Это были панегирики, оды, акафисты, но не рецензии. Как бы ни играла г-жа Яворская, писали:
– Превосходно!
Это было сладкое, которое подносили г-же Яворской.
Ну, вот. Г-жа Яворская рассердила г. Суворина, он и оставил ее без сладкого.
Какая же это трагедия?
Ну, что это будет за трагедия? Судите сами!
Сцена представляет какую-то средневековую площадь. Стоны. Толпа.
Г-жа Яворская. К столбу меня! К столбу!
Горожане. Да зачем? Зачем?
Г-жа Яворская. Нет, нет, к столбу! Как мученица, хочу быть у столба! Пусть меня сожгут на костре из пьесы «Контрабандисты»! Похороните меня рядом с Иоанном Гуссом[20 - Иоанн Гус, Гус Ян (1371—1415) – идеолог чешской Реформации, был осужден церковным собором в Констанце и сожжен.] и напишите об этом в газетах.
Горожане. Да не умирайте вы, Лидия Борисовна! Ведь это будут слезы! Горькие слезы!
Г-жа Яворская. Ах, не просите! Я умру, я непременно умру! Вот еще новости! Я помирать хочу, а они говорят: не помирайте! Хочу страдать, – и страдаю. Захочу помереть, – и помру.

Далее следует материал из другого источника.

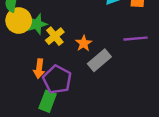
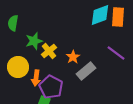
yellow circle: (19, 21) -> (18, 67), moved
purple line: (135, 39) -> (116, 53), turned 42

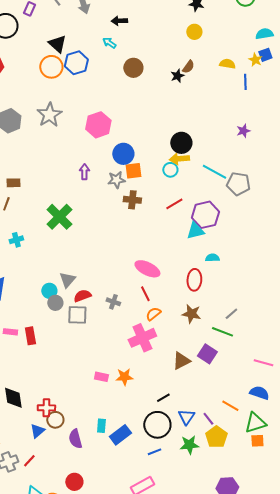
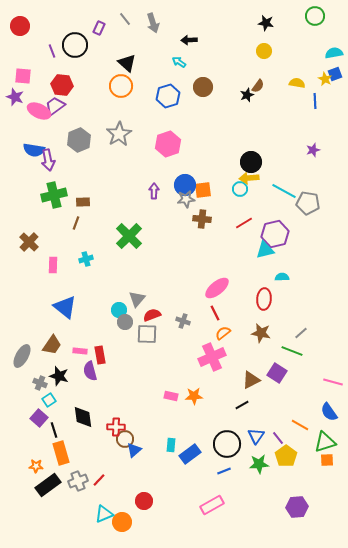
blue hexagon: (76, 63) -> (168, 96), moved
blue circle: (123, 154) -> (185, 185), moved
pink ellipse: (147, 269) -> (217, 288), turned -65
blue semicircle: (259, 393) -> (329, 412), turned -144
black line: (163, 398) -> (242, 405), moved
blue triangle: (37, 431) -> (134, 450), moved
purple semicircle: (75, 439) -> (90, 371), moved

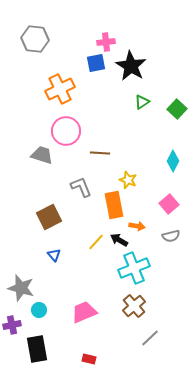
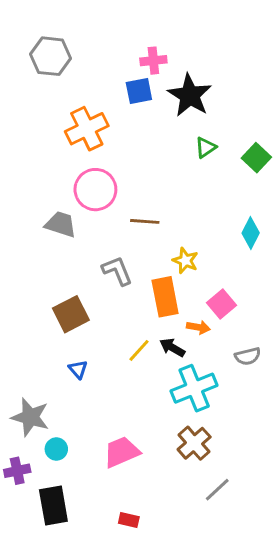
pink square: (169, 204) -> (222, 304), moved
gray semicircle: (171, 236) -> (248, 356), moved

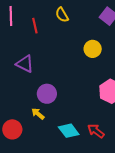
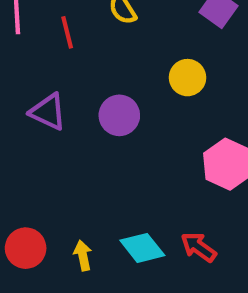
purple circle: (47, 94) -> (119, 115), moved
yellow arrow: (38, 114) -> (83, 255), moved, turned 40

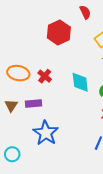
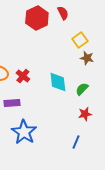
red hexagon: (59, 33) -> (37, 18), moved

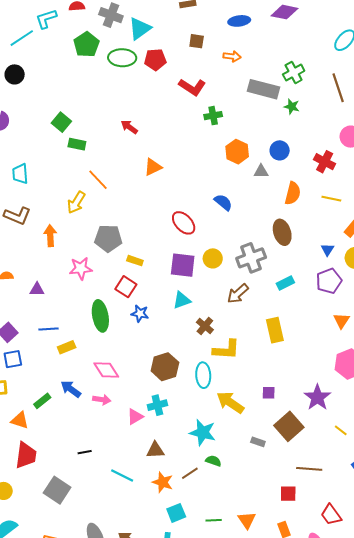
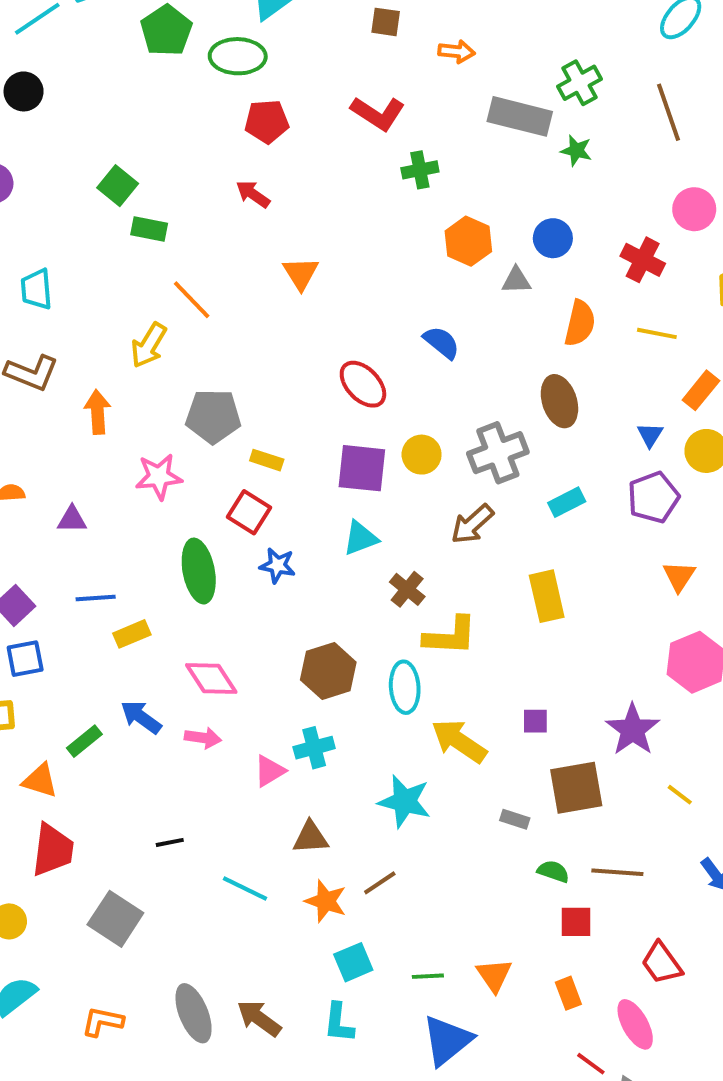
red pentagon: (155, 60) -> (267, 121), moved
orange triangle: (153, 167) -> (301, 273), turned -36
brown square: (289, 426) -> (576, 788), turned 32
green semicircle: (213, 461) -> (553, 871), moved

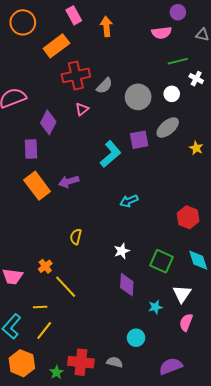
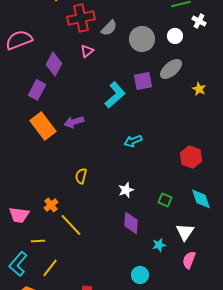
purple rectangle: (31, 149) -> (37, 90), turned 30
green square: (162, 261) -> (165, 200), size x0.6
yellow line: (40, 307) -> (38, 241), moved

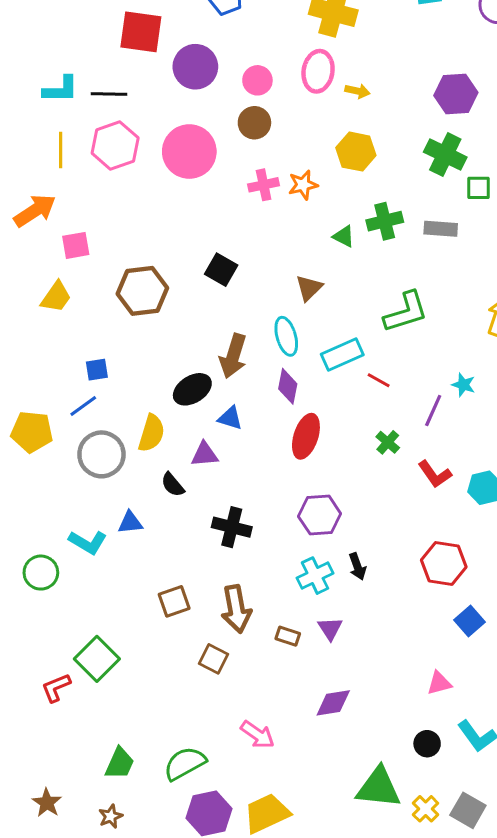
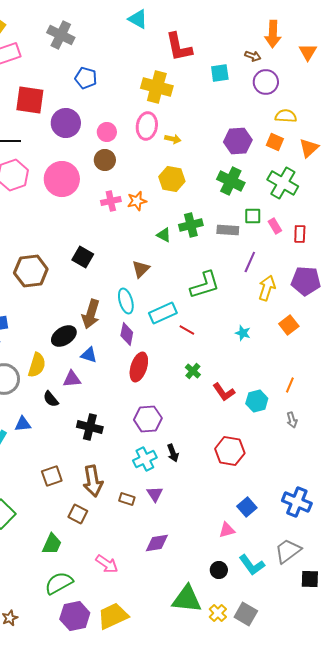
green square: (479, 188) -> (253, 216), moved
purple line: (433, 411) -> (250, 262), moved
blue square: (469, 621) -> (247, 507), moved
green trapezoid: (120, 763) -> (52, 544), moved

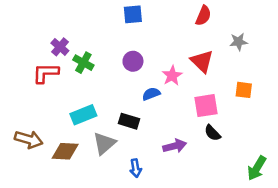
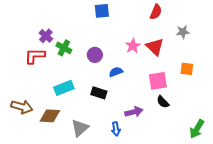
purple circle: (133, 61) -> (95, 55), moved
pink star: (172, 76) -> (133, 46), moved
gray triangle: (104, 143) -> (80, 128), moved
blue arrow: (136, 168) -> (116, 129), moved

(В отдалении слышится голос г. Суворина).
Голос г. Суворина (поет).
Захочу, – напишу,
Захочу, – промолчу,
Мне газета дана-а-а,
Вся послушна мне сполна!
Г-жа Яворская. Голос Торквемады[21 - Торквемада Томас (около 1420—1498) – глава испанской инквизиции (великий инквизитор).]! Зажигайте костер и напишите в газетах! (Вдохновенным голосом.) Народ, народ, страдавший много! О, Агасфер[22 - Агасфер, Вечный Жид – герой средневековых сказаний, еврей-скиталец осужденный Богом на вечную жизнь и скитания за то, что не дал Христу отдохнуть по пути на Голгофу.] – народ! Смотри, как за тебя здесь погибаю я! Я мученица, я жертва! Костер! Огня!
1-й горожанин. Должно быть, сильно мучается барыня! Смерти просит!
2-й горожанин. Пыткам ее подвергали, видно!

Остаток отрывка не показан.